What to work on: In the entries below, find the line with "Saturday, December 26, 2009" and the line with "THE EXPERIENCE OF". Reproduce those two lines and every line between them exactly, and nothing more.

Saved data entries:
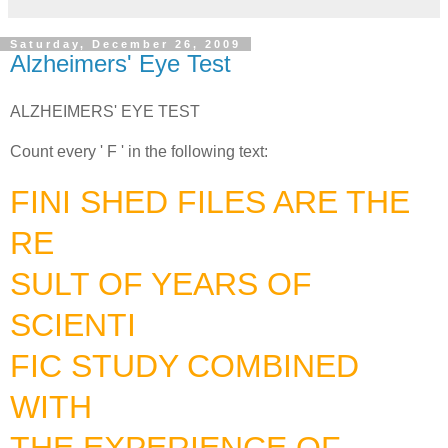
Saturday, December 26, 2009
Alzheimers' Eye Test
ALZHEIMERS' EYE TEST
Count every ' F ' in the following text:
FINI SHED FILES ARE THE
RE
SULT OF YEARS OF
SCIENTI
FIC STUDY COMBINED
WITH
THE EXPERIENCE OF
---
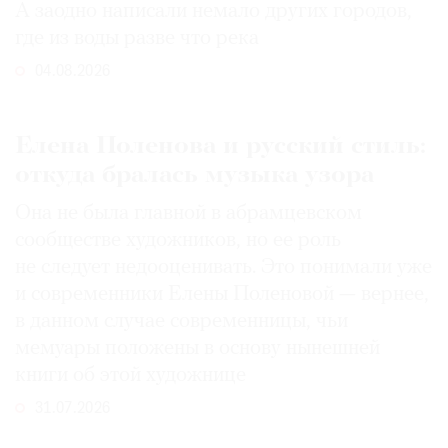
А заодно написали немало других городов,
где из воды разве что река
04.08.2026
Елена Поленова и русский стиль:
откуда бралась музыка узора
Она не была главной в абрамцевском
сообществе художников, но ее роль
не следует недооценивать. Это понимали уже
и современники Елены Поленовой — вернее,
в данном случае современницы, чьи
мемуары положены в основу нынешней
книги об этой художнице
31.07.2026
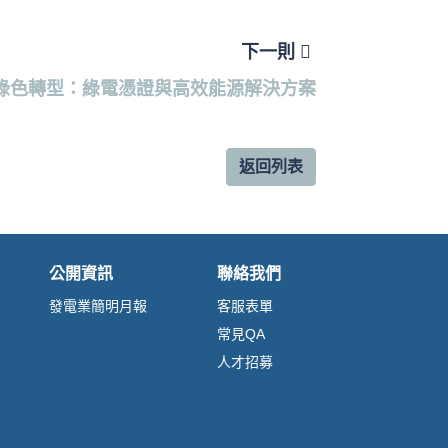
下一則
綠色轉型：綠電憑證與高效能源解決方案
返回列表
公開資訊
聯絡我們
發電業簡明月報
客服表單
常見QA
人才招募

Answer box:
Saturday, December 26, 2009
Alzheimers' Eye Test
ALZHEIMERS' EYE TEST
Count every ' F ' in the following text:
FINI SHED FILES ARE THE
RE
SULT OF YEARS OF
SCIENTI
FIC STUDY COMBINED
WITH
THE EXPERIENCE OF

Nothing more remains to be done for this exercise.